What's In Blue

Posted Mon 5 Oct 2015

UNOWA head Mohammed Ibn Chambas to brief on Burkina Faso

Tomorrow morning (6 October), Council members will discuss developments in Burkina Faso under “any other business” following consultations on Mali. Mohammed Ibn Chambas, the head of the UN Office for West Africa (UNOWA), will brief via video-teleconference from Dakar. The main purpose of tomorrow’s briefing is to update Council members. Members last met on Burkina Faso when Under-Secretary-General for Political Affairs Jeffrey Feltman briefed on 17 September following the coup staged the previous day by the Presidential Security Regiment (RSP), an elite 1,200 member unit created under former president Blaise Compaoré. Members issued a press statement after the meeting, their second in two days on the situation, expressing their readiness to consider further steps against the coup perpetrators (SC/12051).

Since the Council’s last briefing on Burkina Faso, the transitional authorities have been reinstalled. The Burkina Faso military, which other than the RSP remained loyal to the transitional government, advanced on the capital after the coup and entered Ouagadougou on 22 September. Meanwhile, ECOWAS was very engaged in brokering a solution. Its chairman, Senegalese President Macky Sall first visited the country from 18 to 20 September. On 22 September, an extraordinary session of ECOWAS heads of states (in which Chambas participated) held in Abuja decided to deploy a delegation of West African leaders to Burkina Faso the next day, while asking the AU to forgo imposing sanctions that were about to go into effect. Following a deal reached the evening of 22 September between Burkinabe actors, transitional president Michel Kafando was reinstated on 23 September. Council members issued a press statement on 24 September welcoming the reinstatement of Kafando and of the transitional authorities (SC/12057). The situation, however, remained potentially volatile. A number of RSP members refused to disarm after the government issued a decree dissolving the unit. On 28 September, the military raided their base and captured the remaining RSP members. Coup leader General Diendêré surrendered on 1 October. According to the government, 11 people were killed and 271 injured as a result of the coup, mostly during protests.

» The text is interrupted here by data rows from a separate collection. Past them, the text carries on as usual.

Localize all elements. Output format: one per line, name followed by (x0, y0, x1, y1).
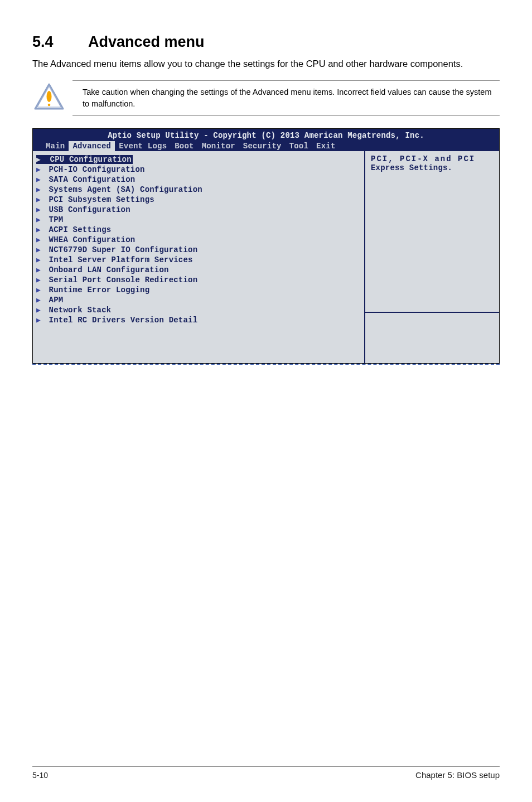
bios-menu-item-label: Intel Server Platform Services (44, 255, 193, 264)
dashed-divider (32, 364, 500, 365)
bios-menu-item[interactable]: ▶ TPM (35, 215, 362, 225)
bios-tab-monitor[interactable]: Monitor (198, 141, 239, 151)
bios-title: Aptio Setup Utility - Copyright (C) 2013… (33, 131, 499, 141)
bios-menu-item-label: CPU Configuration (44, 155, 133, 164)
svg-point-3 (48, 104, 51, 107)
submenu-arrow-icon: ▶ (36, 316, 44, 325)
bios-menu-item[interactable]: ▶ WHEA Configuration (35, 235, 362, 245)
bios-menu-item[interactable]: ▶ NCT6779D Super IO Configuration (35, 245, 362, 255)
bios-tab-boot[interactable]: Boot (171, 141, 197, 151)
submenu-arrow-icon: ▶ (36, 165, 44, 174)
submenu-arrow-icon: ▶ (36, 306, 44, 315)
bios-menu-item-label: SATA Configuration (44, 175, 135, 184)
chapter-label: Chapter 5: BIOS setup (415, 770, 500, 780)
bios-menu-item-label: Serial Port Console Redirection (44, 276, 197, 284)
bios-menu-item[interactable]: ▶ Onboard LAN Configuration (35, 265, 362, 275)
bios-body: ▶ CPU Configuration▶ PCH-IO Configuratio… (33, 151, 499, 363)
bios-menu-item[interactable]: ▶ USB Configuration (35, 205, 362, 215)
caution-text: Take caution when changing the settings … (72, 80, 500, 116)
submenu-arrow-icon: ▶ (36, 155, 44, 164)
bios-tab-advanced[interactable]: Advanced (69, 141, 115, 151)
bios-menu-item[interactable]: ▶ APM (35, 295, 362, 305)
intro-paragraph: The Advanced menu items allow you to cha… (32, 57, 500, 70)
bios-menu-item[interactable]: ▶ SATA Configuration (35, 175, 362, 185)
submenu-arrow-icon: ▶ (36, 245, 44, 254)
bios-menu-item[interactable]: ▶ PCH-IO Configuration (35, 165, 362, 175)
bios-menu-item-label: Runtime Error Logging (44, 286, 149, 294)
submenu-arrow-icon: ▶ (36, 286, 44, 294)
bios-menu-item[interactable]: ▶ Network Stack (35, 305, 362, 315)
bios-menu-item-label: Onboard LAN Configuration (44, 265, 169, 274)
bios-menu-list: ▶ CPU Configuration▶ PCH-IO Configuratio… (33, 151, 365, 363)
submenu-arrow-icon: ▶ (36, 195, 44, 204)
bios-menu-item-label: Intel RC Drivers Version Detail (44, 316, 197, 325)
submenu-arrow-icon: ▶ (36, 215, 44, 224)
page-number: 5-10 (32, 771, 48, 780)
bios-tab-event-logs[interactable]: Event Logs (115, 141, 171, 151)
bios-tab-security[interactable]: Security (239, 141, 286, 151)
submenu-arrow-icon: ▶ (36, 255, 44, 264)
help-line-2: Express Settings. (371, 163, 494, 172)
bios-menu-item[interactable]: ▶ Intel Server Platform Services (35, 255, 362, 265)
bios-menu-item-label: TPM (44, 215, 63, 224)
bios-menu-item-label: Network Stack (44, 306, 111, 315)
bios-help-bottom (365, 313, 499, 363)
submenu-arrow-icon: ▶ (36, 235, 44, 244)
bios-tabs: MainAdvancedEvent LogsBootMonitorSecurit… (33, 141, 499, 151)
bios-menu-item[interactable]: ▶ PCI Subsystem Settings (35, 195, 362, 205)
bios-menu-item-label: NCT6779D Super IO Configuration (44, 245, 197, 254)
submenu-arrow-icon: ▶ (36, 175, 44, 184)
bios-help-text: PCI, PCI-X and PCI Express Settings. (365, 151, 499, 313)
submenu-arrow-icon: ▶ (36, 205, 44, 214)
submenu-arrow-icon: ▶ (36, 225, 44, 234)
bios-menu-item-label: APM (44, 296, 63, 305)
bios-header: Aptio Setup Utility - Copyright (C) 2013… (33, 129, 499, 151)
bios-menu-item-label: Systems Agent (SA) Configuration (44, 185, 202, 194)
bios-screenshot: Aptio Setup Utility - Copyright (C) 2013… (32, 128, 500, 364)
page-footer: 5-10 Chapter 5: BIOS setup (32, 766, 500, 780)
bios-menu-item-label: PCH-IO Configuration (44, 165, 145, 174)
bios-help-pane: PCI, PCI-X and PCI Express Settings. (365, 151, 499, 363)
bios-menu-item[interactable]: ▶ Intel RC Drivers Version Detail (35, 315, 362, 325)
caution-block: Take caution when changing the settings … (33, 80, 500, 116)
submenu-arrow-icon: ▶ (36, 276, 44, 284)
bios-menu-item-label: PCI Subsystem Settings (44, 195, 154, 204)
submenu-arrow-icon: ▶ (36, 296, 44, 305)
bios-tab-exit[interactable]: Exit (312, 141, 339, 151)
caution-icon (33, 83, 72, 114)
bios-tab-tool[interactable]: Tool (286, 141, 312, 151)
bios-menu-item-label: WHEA Configuration (44, 235, 135, 244)
bios-menu-item-label: USB Configuration (44, 205, 130, 214)
bios-menu-item[interactable]: ▶ CPU Configuration (35, 154, 362, 165)
bios-tab-main[interactable]: Main (42, 141, 69, 151)
section-heading: 5.4Advanced menu (32, 33, 500, 51)
bios-menu-item[interactable]: ▶ Systems Agent (SA) Configuration (35, 185, 362, 195)
help-line-1: PCI, PCI-X and PCI (371, 154, 494, 163)
section-number: 5.4 (32, 33, 88, 51)
bios-menu-item[interactable]: ▶ ACPI Settings (35, 225, 362, 235)
bios-menu-item[interactable]: ▶ Serial Port Console Redirection (35, 275, 362, 285)
svg-point-2 (47, 91, 52, 102)
submenu-arrow-icon: ▶ (36, 185, 44, 194)
bios-menu-item[interactable]: ▶ Runtime Error Logging (35, 285, 362, 295)
section-title: Advanced menu (88, 33, 205, 50)
bios-menu-item-label: ACPI Settings (44, 225, 111, 234)
submenu-arrow-icon: ▶ (36, 265, 44, 274)
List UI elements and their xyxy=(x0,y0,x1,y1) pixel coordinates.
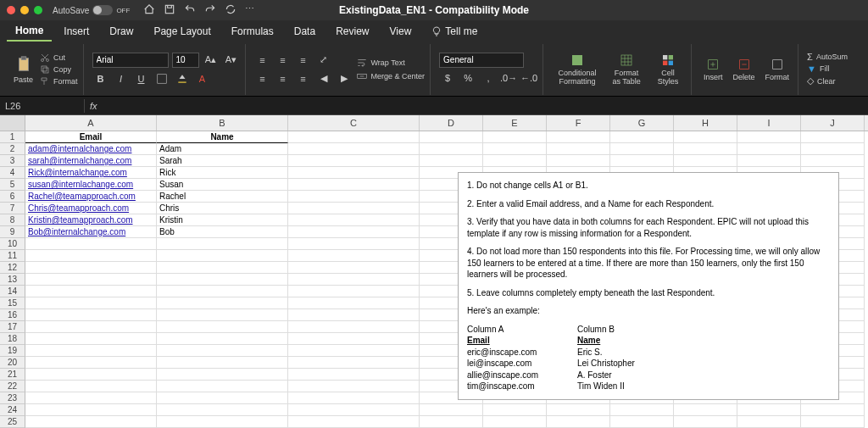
font-size-select[interactable] xyxy=(172,53,199,68)
cell-A1[interactable]: Email xyxy=(25,131,157,143)
bold-button[interactable]: B xyxy=(92,70,109,87)
cell-B15[interactable] xyxy=(157,297,288,309)
cell-A14[interactable] xyxy=(25,286,157,297)
row-header-17[interactable]: 17 xyxy=(0,321,25,333)
tab-page-layout[interactable]: Page Layout xyxy=(145,22,219,41)
cell-A10[interactable] xyxy=(25,238,157,250)
cell-A23[interactable] xyxy=(25,392,157,404)
cell-I24[interactable] xyxy=(737,404,801,416)
row-header-5[interactable]: 5 xyxy=(0,179,25,191)
row-header-11[interactable]: 11 xyxy=(0,250,25,262)
row-header-22[interactable]: 22 xyxy=(0,381,25,392)
border-button[interactable] xyxy=(153,70,170,87)
cell-J3[interactable] xyxy=(801,155,865,167)
cell-B12[interactable] xyxy=(157,262,288,274)
row-header-7[interactable]: 7 xyxy=(0,203,25,214)
cut-button[interactable]: Cut xyxy=(40,53,78,63)
cell-B24[interactable] xyxy=(157,404,288,416)
tab-review[interactable]: Review xyxy=(327,22,377,41)
formula-bar[interactable] xyxy=(103,97,868,114)
close-window[interactable] xyxy=(7,6,15,14)
cell-A19[interactable] xyxy=(25,345,157,357)
cell-D24[interactable] xyxy=(420,404,483,416)
row-header-19[interactable]: 19 xyxy=(0,345,25,357)
currency-icon[interactable]: $ xyxy=(439,69,456,86)
cell-E3[interactable] xyxy=(483,155,547,167)
cell-C3[interactable] xyxy=(288,155,420,167)
cell-B13[interactable] xyxy=(157,274,288,286)
decrease-indent-icon[interactable]: ◀ xyxy=(315,70,332,87)
merge-center-button[interactable]: Merge & Center xyxy=(356,70,426,82)
cell-styles-button[interactable]: Cell Styles xyxy=(650,52,686,87)
tab-insert[interactable]: Insert xyxy=(55,22,97,41)
cell-D2[interactable] xyxy=(420,143,483,155)
cell-C21[interactable] xyxy=(288,369,420,381)
fx-label[interactable]: fx xyxy=(85,101,103,111)
cell-A5[interactable]: susan@internlachange.com xyxy=(25,179,157,191)
row-header-6[interactable]: 6 xyxy=(0,191,25,203)
col-header-H[interactable]: H xyxy=(674,115,737,131)
cell-A2[interactable]: adam@internalchange.com xyxy=(25,143,157,155)
cell-E24[interactable] xyxy=(483,404,547,416)
align-center-icon[interactable]: ≡ xyxy=(275,70,292,87)
format-cells-button[interactable]: Format xyxy=(762,56,793,83)
minimize-window[interactable] xyxy=(20,6,29,14)
cell-B21[interactable] xyxy=(157,369,288,381)
font-color-button[interactable]: A xyxy=(194,70,211,87)
cell-C6[interactable] xyxy=(288,191,420,203)
more-icon[interactable]: ⋯ xyxy=(245,3,255,17)
cell-B6[interactable]: Rachel xyxy=(157,191,288,203)
cell-C5[interactable] xyxy=(288,179,420,191)
cell-E2[interactable] xyxy=(483,143,547,155)
col-header-G[interactable]: G xyxy=(610,115,674,131)
decrease-decimal-icon[interactable]: ←.0 xyxy=(520,69,537,86)
align-right-icon[interactable]: ≡ xyxy=(295,70,312,87)
row-header-2[interactable]: 2 xyxy=(0,143,25,155)
cell-J24[interactable] xyxy=(801,404,865,416)
cell-B5[interactable]: Susan xyxy=(157,179,288,191)
maximize-window[interactable] xyxy=(34,6,42,14)
row-header-12[interactable]: 12 xyxy=(0,262,25,274)
decrease-font-icon[interactable]: A▾ xyxy=(223,52,240,69)
cell-I25[interactable] xyxy=(737,416,801,428)
cell-H25[interactable] xyxy=(674,416,737,428)
redo-icon[interactable] xyxy=(204,3,216,17)
cell-I1[interactable] xyxy=(737,131,801,143)
col-header-J[interactable]: J xyxy=(801,115,865,131)
cell-A11[interactable] xyxy=(25,250,157,262)
cell-B2[interactable]: Adam xyxy=(157,143,288,155)
cell-D3[interactable] xyxy=(420,155,483,167)
cell-G2[interactable] xyxy=(610,143,674,155)
cell-A17[interactable] xyxy=(25,321,157,333)
cell-B22[interactable] xyxy=(157,381,288,392)
cell-H2[interactable] xyxy=(674,143,737,155)
cell-A6[interactable]: Rachel@teamapproach.com xyxy=(25,191,157,203)
delete-cells-button[interactable]: Delete xyxy=(730,56,759,83)
cell-B11[interactable] xyxy=(157,250,288,262)
cell-E25[interactable] xyxy=(483,416,547,428)
autosum-button[interactable]: ΣAutoSum xyxy=(807,52,848,62)
fill-button[interactable]: ▼Fill xyxy=(807,64,848,74)
cell-C8[interactable] xyxy=(288,214,420,226)
row-header-14[interactable]: 14 xyxy=(0,286,25,297)
cell-A24[interactable] xyxy=(25,404,157,416)
row-header-18[interactable]: 18 xyxy=(0,333,25,345)
cell-A13[interactable] xyxy=(25,274,157,286)
tab-draw[interactable]: Draw xyxy=(101,22,142,41)
tab-view[interactable]: View xyxy=(381,22,420,41)
row-header-21[interactable]: 21 xyxy=(0,369,25,381)
copy-button[interactable]: Copy xyxy=(40,64,78,75)
format-painter-button[interactable]: Format xyxy=(40,76,78,86)
cell-G24[interactable] xyxy=(610,404,674,416)
cell-B14[interactable] xyxy=(157,286,288,297)
row-header-25[interactable]: 25 xyxy=(0,416,25,428)
underline-button[interactable]: U xyxy=(133,70,150,87)
insert-cells-button[interactable]: Insert xyxy=(700,56,726,83)
name-box[interactable]: L26 xyxy=(0,99,85,113)
cell-C11[interactable] xyxy=(288,250,420,262)
cell-C2[interactable] xyxy=(288,143,420,155)
italic-button[interactable]: I xyxy=(113,70,130,87)
fill-color-button[interactable] xyxy=(174,70,191,87)
cell-J2[interactable] xyxy=(801,143,865,155)
cell-A25[interactable] xyxy=(25,416,157,428)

In addition to covering these developments, Chambas is likely to brief on how these events now effect the transition. National elections to conclude Burkina Faso’s transition had been planned for 11 October before the coup occurred, but will now be postponed. Members are likely to ask about the electoral calendar and the issues that could still pose a risk to the transition. In this regard, some members may raise the issue of inclusivity during the upcoming elections and ask about the status of the ban on individuals participating as candidates in the elections if they had supported a constitutional amendment last year to allow Compaoré to serve a third term. The ECOWAS Court of Justice ruled in July that this ban violated their rights, and ordered the Burkina Faso government to remove all obstacles to the participation in the elections arising from the electoral code amendment.. The ban was a key grievance cited by the coup perpetrators. During his initial visit to Burkina Faso, Sall proposed a plan for reinstating the government that included lifting this prohibition. But the plan, which also included amnesty for coup leaders, generated widespread criticism and was rejected by a number of stakeholders and civil society groups.

Council members will be interested in learning details of the agreements that led to the reinstatement of the authorities, and of a 25 September decree that established a commission to identify those responsible for the coup and report within 30 days. On 26 September, Burkina Faso’s prosecutor general froze the assets of 14 individuals and three political parties. Chambas may also provide information about scheduled meetings among Burkinabe stakeholders to resolve outstanding questions, such as deciding on a new date for the elections.

Members are also expected to discuss with Chambas how the Council can support the UN’s efforts to ensure the success of the transition and holding of elections. Chambas may stress the importance of conducting elections as soon as possible in order to conclude the transition, leaving issues such as accountability over recent events to be addressed by the democratically-elected authorities. Some members are likely to stress the importance of regional and international organisations remaining engaged and maintaining pressure on authorities in this regard.